Especially when the outcome was still in doubt, many people believed that pollsters failed to learn from 2016. I set out to judge this empirically.

These simple and preliminary tests yielded conflicting results. On the one hand, polling error seems to have been fairly consistent between 2016 and 2020. Many states were predicted incorrectly by similar magnitudes in both elections, and 2016 polling error uniquely boosted the predictive power of a simple results ~ polling regression for 2020.

However, FiveThirtyEight’s poll adjustments also failed to beat raw averages in 2012, and the trends described above may well be an exogenous shift in electoral preferences that’s completely separate from the industry’s learning capacity. The discussion on herding also reveals unique complexities between 2016 and 2020, as well as a potentially misinformed consensus on herding from 2016.

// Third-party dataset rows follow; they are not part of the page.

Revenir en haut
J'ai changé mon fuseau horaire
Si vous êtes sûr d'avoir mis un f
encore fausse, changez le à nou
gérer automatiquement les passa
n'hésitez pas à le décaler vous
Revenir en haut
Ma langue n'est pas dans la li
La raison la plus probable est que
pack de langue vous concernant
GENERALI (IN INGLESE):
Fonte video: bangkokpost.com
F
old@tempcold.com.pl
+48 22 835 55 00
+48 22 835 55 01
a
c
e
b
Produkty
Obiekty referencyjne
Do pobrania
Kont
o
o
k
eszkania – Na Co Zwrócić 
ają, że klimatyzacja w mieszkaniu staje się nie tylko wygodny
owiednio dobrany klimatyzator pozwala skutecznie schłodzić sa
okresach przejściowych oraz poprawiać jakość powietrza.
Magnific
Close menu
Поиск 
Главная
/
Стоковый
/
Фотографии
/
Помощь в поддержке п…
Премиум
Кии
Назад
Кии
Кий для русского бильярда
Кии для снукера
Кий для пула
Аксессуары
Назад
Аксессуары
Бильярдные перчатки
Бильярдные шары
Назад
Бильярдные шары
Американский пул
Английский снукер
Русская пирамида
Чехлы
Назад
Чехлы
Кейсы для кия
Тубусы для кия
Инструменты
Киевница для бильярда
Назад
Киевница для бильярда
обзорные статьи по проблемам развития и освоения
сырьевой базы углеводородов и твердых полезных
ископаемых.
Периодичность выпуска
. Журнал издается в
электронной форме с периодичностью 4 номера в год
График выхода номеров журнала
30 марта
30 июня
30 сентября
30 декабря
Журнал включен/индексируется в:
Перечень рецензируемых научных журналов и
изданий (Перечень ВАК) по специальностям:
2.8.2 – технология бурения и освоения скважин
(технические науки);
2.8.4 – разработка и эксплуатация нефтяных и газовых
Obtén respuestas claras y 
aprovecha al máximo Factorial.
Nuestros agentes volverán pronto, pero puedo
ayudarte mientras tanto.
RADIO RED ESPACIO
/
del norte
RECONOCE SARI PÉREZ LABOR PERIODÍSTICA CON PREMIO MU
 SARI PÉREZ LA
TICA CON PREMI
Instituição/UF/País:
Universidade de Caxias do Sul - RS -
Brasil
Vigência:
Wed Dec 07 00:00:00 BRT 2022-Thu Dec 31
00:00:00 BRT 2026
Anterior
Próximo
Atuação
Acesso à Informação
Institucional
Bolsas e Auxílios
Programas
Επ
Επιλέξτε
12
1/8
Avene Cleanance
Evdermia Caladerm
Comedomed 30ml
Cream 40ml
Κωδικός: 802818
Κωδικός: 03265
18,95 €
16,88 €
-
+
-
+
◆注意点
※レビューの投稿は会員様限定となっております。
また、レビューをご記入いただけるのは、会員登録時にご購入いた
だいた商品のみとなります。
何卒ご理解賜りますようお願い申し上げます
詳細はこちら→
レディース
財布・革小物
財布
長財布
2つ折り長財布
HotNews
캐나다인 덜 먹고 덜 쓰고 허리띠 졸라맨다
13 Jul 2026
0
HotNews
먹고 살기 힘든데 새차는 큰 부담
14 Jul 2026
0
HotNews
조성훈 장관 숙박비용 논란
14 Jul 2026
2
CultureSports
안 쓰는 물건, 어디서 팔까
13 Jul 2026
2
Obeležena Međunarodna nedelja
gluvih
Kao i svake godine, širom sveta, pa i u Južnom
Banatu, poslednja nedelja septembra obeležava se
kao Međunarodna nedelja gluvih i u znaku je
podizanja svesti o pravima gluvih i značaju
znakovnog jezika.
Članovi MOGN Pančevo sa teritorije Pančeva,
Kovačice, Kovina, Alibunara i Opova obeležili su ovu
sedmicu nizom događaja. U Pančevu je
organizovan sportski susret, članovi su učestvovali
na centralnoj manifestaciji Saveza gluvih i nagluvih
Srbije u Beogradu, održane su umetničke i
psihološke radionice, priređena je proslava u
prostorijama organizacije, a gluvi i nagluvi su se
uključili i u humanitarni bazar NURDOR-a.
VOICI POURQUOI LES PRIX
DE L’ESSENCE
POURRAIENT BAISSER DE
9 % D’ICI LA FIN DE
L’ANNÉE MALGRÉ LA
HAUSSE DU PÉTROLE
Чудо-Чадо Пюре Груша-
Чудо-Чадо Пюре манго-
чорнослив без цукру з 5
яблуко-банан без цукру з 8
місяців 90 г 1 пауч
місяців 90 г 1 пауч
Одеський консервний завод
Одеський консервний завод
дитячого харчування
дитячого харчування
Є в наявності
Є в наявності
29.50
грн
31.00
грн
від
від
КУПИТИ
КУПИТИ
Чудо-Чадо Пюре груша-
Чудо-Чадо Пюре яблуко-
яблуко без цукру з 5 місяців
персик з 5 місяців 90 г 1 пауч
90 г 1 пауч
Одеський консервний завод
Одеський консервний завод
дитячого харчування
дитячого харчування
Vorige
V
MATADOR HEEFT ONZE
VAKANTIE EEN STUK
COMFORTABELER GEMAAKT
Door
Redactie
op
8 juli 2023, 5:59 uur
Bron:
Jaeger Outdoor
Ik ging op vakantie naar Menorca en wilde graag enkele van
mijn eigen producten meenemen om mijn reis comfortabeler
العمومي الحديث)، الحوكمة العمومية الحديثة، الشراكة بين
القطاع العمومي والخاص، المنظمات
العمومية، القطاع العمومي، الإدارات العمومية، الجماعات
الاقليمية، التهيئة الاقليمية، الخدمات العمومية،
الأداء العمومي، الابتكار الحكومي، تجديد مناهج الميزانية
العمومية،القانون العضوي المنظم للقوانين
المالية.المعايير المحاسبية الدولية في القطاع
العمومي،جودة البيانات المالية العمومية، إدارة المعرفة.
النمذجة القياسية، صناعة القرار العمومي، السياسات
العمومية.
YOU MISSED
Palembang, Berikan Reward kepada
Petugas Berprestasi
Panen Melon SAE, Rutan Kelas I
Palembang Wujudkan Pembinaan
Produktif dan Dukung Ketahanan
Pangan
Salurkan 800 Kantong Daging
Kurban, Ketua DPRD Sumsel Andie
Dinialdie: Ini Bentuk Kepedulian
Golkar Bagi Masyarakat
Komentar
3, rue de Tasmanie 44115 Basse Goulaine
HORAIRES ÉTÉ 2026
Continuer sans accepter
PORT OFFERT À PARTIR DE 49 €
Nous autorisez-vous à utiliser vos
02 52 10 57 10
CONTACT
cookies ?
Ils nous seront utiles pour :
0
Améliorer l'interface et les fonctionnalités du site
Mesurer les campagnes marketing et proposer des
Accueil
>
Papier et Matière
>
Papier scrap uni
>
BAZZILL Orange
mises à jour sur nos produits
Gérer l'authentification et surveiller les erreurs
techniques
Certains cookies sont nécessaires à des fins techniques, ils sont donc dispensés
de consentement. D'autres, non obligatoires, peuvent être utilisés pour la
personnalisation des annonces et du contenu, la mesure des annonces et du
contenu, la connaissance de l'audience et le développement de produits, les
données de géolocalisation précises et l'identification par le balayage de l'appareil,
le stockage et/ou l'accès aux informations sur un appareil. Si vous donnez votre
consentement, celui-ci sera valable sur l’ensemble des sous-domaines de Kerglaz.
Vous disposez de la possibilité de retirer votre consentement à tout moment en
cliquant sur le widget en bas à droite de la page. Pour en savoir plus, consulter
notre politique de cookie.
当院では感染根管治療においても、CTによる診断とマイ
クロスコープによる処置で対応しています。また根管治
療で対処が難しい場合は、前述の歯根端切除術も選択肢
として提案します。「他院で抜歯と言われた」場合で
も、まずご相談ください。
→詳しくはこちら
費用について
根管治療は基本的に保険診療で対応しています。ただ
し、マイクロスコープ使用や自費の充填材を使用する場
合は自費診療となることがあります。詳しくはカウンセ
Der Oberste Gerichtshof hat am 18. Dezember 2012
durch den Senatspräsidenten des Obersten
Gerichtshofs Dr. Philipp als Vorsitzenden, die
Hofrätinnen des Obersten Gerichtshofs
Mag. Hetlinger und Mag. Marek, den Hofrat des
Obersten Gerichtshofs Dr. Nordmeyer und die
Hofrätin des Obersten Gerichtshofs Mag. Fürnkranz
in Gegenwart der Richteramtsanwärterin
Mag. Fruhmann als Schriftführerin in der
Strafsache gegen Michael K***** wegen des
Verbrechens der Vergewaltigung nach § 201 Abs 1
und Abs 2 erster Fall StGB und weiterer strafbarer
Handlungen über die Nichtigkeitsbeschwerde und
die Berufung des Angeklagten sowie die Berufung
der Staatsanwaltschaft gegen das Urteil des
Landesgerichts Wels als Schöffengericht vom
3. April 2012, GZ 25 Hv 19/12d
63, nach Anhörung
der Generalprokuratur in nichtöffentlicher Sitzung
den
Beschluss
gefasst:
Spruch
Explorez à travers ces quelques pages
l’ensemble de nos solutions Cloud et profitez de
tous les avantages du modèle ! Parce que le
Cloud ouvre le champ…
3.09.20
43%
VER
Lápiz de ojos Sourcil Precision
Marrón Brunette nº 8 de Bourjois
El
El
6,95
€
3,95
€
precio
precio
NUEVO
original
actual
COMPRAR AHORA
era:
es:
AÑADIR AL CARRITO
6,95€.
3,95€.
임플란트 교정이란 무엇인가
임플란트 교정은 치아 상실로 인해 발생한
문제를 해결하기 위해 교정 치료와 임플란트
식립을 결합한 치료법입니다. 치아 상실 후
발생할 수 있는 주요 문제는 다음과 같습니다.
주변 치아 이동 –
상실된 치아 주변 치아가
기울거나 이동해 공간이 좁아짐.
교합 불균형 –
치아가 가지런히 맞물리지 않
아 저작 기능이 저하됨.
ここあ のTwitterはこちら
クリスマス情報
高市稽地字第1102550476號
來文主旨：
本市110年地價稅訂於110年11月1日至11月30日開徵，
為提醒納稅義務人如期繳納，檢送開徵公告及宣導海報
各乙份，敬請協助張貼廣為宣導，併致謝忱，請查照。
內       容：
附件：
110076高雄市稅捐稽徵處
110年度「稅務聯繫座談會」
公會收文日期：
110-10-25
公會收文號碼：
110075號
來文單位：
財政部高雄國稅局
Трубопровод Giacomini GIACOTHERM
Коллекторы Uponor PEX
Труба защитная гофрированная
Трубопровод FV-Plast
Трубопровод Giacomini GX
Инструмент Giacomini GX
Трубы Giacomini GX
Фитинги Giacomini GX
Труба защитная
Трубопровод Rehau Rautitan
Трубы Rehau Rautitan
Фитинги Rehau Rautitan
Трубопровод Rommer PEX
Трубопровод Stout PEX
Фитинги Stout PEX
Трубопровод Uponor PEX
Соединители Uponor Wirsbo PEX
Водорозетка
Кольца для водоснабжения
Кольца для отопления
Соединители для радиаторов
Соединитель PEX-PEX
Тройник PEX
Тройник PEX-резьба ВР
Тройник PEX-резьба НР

Overall, I’m relatively confident the data show that polling error was similar between 2016 and 2020. That said, polling error is different from pollster error, and I don’t have the evidence to make a judgement of the industry as a whole. Due to the limits of these analyses, I probably wasn’t going to end up in a position to be able to have a sweeping conclusion. Still, these tests were useful in relaying to me the complexity in evaluating common narratives and the many directions that analysis can take.

References

Heath, C., and Frazier, C. (2020, Nov. 12). “The polls were wrong, again.” WFTV. Accessed online.

Kasirajan, S. (2020, Nov. 5). “Pollsters work to increase accuracy after learning from 2016 polling mistakes.” The Cavalier Daily. Accessed online.

Linge, M. K., and Lewak, D. (2020, Nov. 13). “Why election polls were so wrong again in 2020.” The New York Post. Accessed online.

Oakes, B., and Fleming, W. (2020, Oct. 16). “Have pollsters in 2020 learned the lessons of 2016?” WBUR. Accessed online.

Saunders, D. (2016, Nov. 11). “How herding blinded polls to Trump’s big win.” San Francisco Chronicle. Accessed online.

Shepard, S. (2020, Nov. 6). “The polling industry blows it again.” Politico. Accessed online.

Silver, N. (2018, May 30). “The polls are all right.” FiveThirtyEight. Accessed online.

Skelley, G., and Rakich, N. (2020, Oct. 13). “What pollsters have changed since 2016 - and what still worries them about 2020.” FiveThirtyEight. Accessed online.